- Lower Brynamman Location within Neath Port Talbot
- Population: 1,330 (2011census)
- OS grid reference: SN706136
- Principal area: Neath Port Talbot;
- Preserved county: West Glamorgan;
- Country: Wales
- Sovereign state: United Kingdom
- Post town: PORT TALBOT
- Postcode district: SA18
- Dialling code: 01269
- Police: South Wales
- Fire: Mid and West Wales
- Ambulance: Welsh
- UK Parliament: Neath;
- Senedd Cymru – Welsh Parliament: Neath;
- Councillors: Arwyn Woolcock (Labour);

= Lower Brynamman =

Electoral ward of Neath Port Talbot, Wales

Lower Brynamman is an electoral ward of Neath Port Talbot county borough in Brynamman, Wales.

== Electoral ward ==
The electoral ward of Lower Brynamman forms part of the parish of Gwaun-Cae-Gurwen. The ward consists of some or all of the settlements of Gwaun-Cae-Gurwen, Lower Brynamman and Tairgwaith in the parliamentary constituency of Brecon, Radnor and Cwm Tawe. The ward has settlements to the far east; however, most of the ward is dominated by current and disused open cast mine workings.
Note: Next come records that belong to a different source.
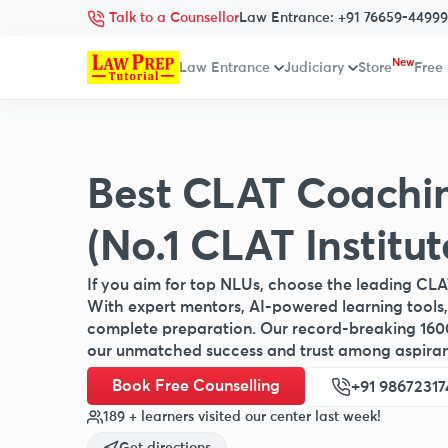
Talk to a Counsellor
Law Entrance:
+91 76659-44999
New
Law Entrance
Judiciary
Store
Free
Best CLAT Coachi
(No.1 CLAT Institut
If you aim for top NLUs, choose the leading CLA
With expert mentors, AI-powered learning tools,
complete preparation. Our record-breaking 160
our unmatched success and trust among aspiran
Book Free Counselling
+91 98672317
189 + learners visited our center last week!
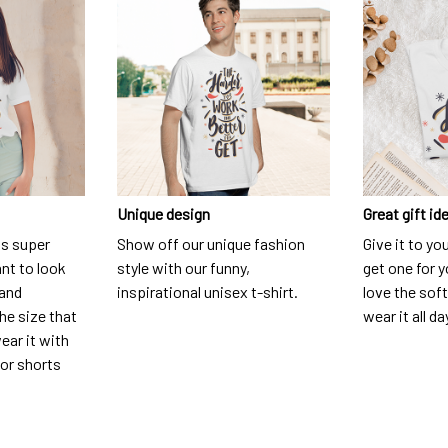
Unique design
Great gift id
is super
Show off our unique fashion
Give it to yo
nt to look
style with our funny,
get one for y
 and
inspirational unisex t-shirt.
love the soft
he size that
wear it all da
ear it with
 or shorts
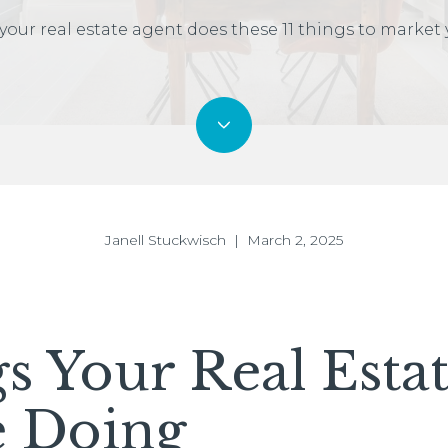
your real estate agent does these 11 things to market
Janell Stuckwisch | March 2, 2025
gs Your Real Esta
e Doing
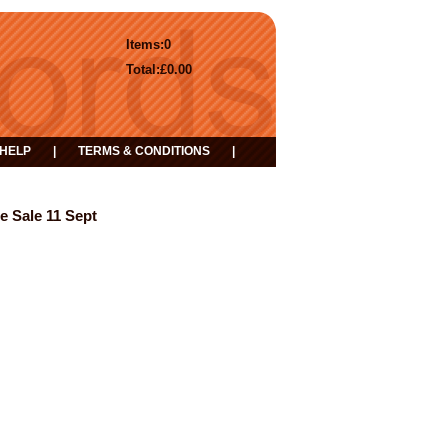
Items:
0
Total:
£0.00
HELP
|
TERMS & CONDITIONS
|
e Sale 11 Sept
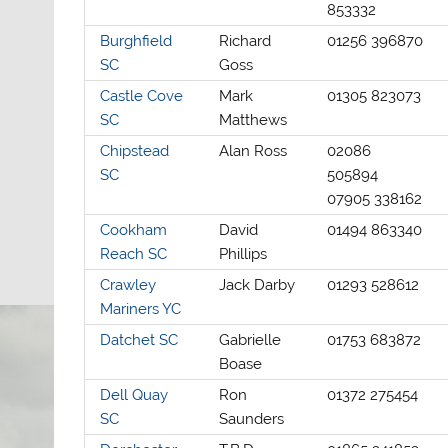
853332
Burghfield
Richard
01256 396870
SC
Goss
Castle Cove
Mark
01305 823073
SC
Matthews
Chipstead
Alan Ross
02086
SC
505894
07905 338162
Cookham
David
01494 863340
Reach SC
Phillips
Crawley
Jack Darby
01293 528612
Mariners YC
Datchet SC
Gabrielle
01753 683872
Boase
Dell Quay
Ron
01372 275454
SC
Saunders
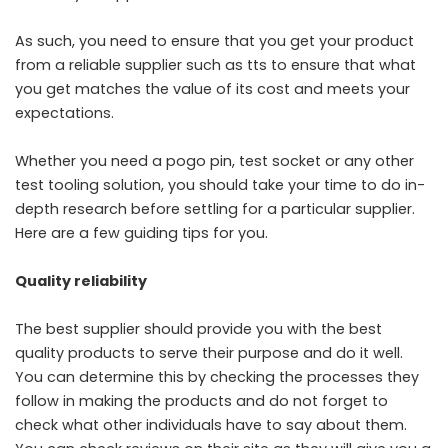
As such, you need to ensure that you get your product
from a reliable supplier such as
tts
to ensure that what
you get matches the value of its cost and meets your
expectations.
Whether you need a pogo pin,
test socket
or any other
test tooling solution, you should take your time to do in-
depth research before settling for a particular supplier.
Here are a few guiding tips for you.
Quality reliability
The best supplier should provide you with the best
quality products to serve their purpose and do it well.
You can determine this by checking the processes they
follow in making the products and do not forget to
check what other individuals have to say about them.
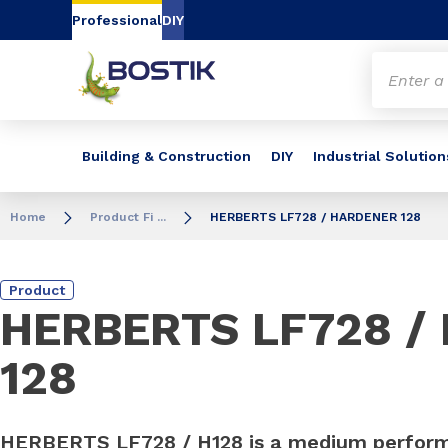
Go to content
Go to navigation
Go to search
Professional
DIY
Building & Construction
DIY
Industrial Solution
Home
Product Fi ...
HERBERTS LF728 / HARDENER 128
Product
HERBERTS LF728 /
128
HERBERTS LF728 / H128 is a medium perfor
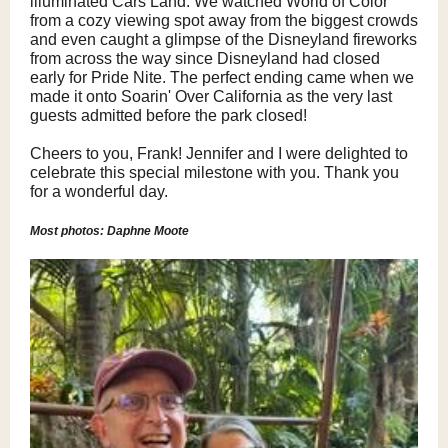
illuminated Cars Land. We watched World of Color
from a cozy viewing spot away from the biggest crowds
and even caught a glimpse of the Disneyland fireworks
from across the way since Disneyland had closed
early for Pride Nite. The perfect ending came when we
made it onto Soarin' Over California as the very last
guests admitted before the park closed!
Cheers to you, Frank! Jennifer and I were delighted to
celebrate this special milestone with you. Thank you
for a wonderful day.
Most photos: Daphne Moote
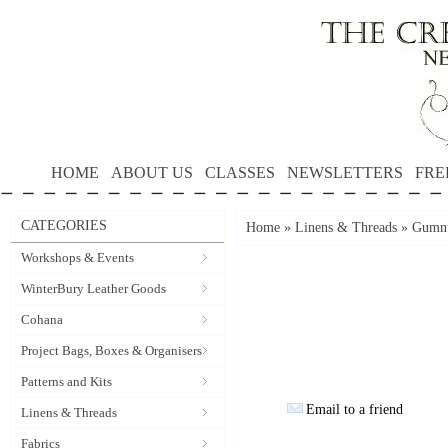
HOME
ABOUT US
CLASSES
NEWSLETTERS
FRE
CATEGORIES
Home
»
Linens & Threads
»
Gumnu
Workshops & Events
WinterBury Leather Goods
Cohana
Project Bags, Boxes & Organisers
Patterns and Kits
Email to a friend
Linens & Threads
Fabrics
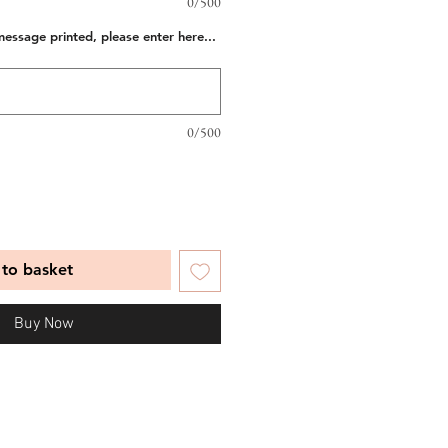
0/500
message printed, please enter here...
0/500
to basket
Buy Now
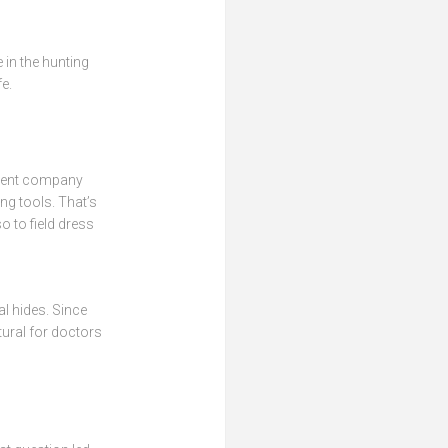
 in the hunting
fe.
parent company
ng tools. That’s
o to field dress
al hides. Since
tural for doctors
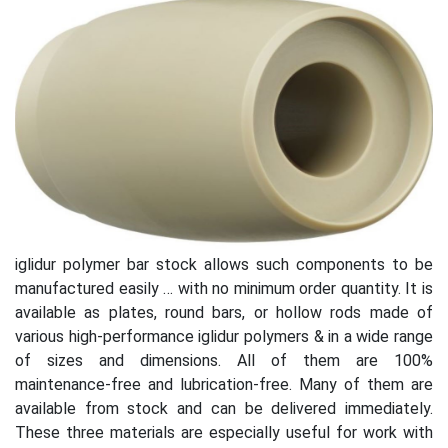
iglidur polymer bar stock allows such components to be
manufactured easily … with no minimum order quantity. It is
available as plates, round bars, or hollow rods made of
various high-performance iglidur polymers & in a wide range
of sizes and dimensions. All of them are 100%
maintenance-free and lubrication-free. Many of them are
available from stock and can be delivered immediately.
These three materials are especially useful for work with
It is bounded by the wards of Quarter Bach of Carmarthenshire to the north, Cwmllynfell to the south east, and Gwaun-Cae-Gurwen to the south west.

In the May 2017 Neath Port Talbot County Borough Council election, the results were:

| Candidate | Party | Votes | Status |
|---|---|---|---|
| Arwyn Woolcock | Labour | 439 | Labour hold |
| Robert Smith | Plaid Cymru | 93 |  |

In the 2012 local council elections, Arwyn Woolcock of the Labour Party was returned unopposed.